Task item: Reproduce every record below, character by character.

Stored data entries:
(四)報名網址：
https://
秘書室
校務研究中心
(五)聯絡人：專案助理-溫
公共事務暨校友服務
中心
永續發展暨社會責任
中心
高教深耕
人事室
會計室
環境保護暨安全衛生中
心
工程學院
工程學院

Solved problem:
(四)報名網址：
https://
秘書室
校務研究中心
(五)聯絡人：專案助理-溫
公共事務暨校友服務
中心
永續發展暨社會責任
中心
高教深耕
人事室
會計室
環境保護暨安全衛生中
心
工程學院
工程學院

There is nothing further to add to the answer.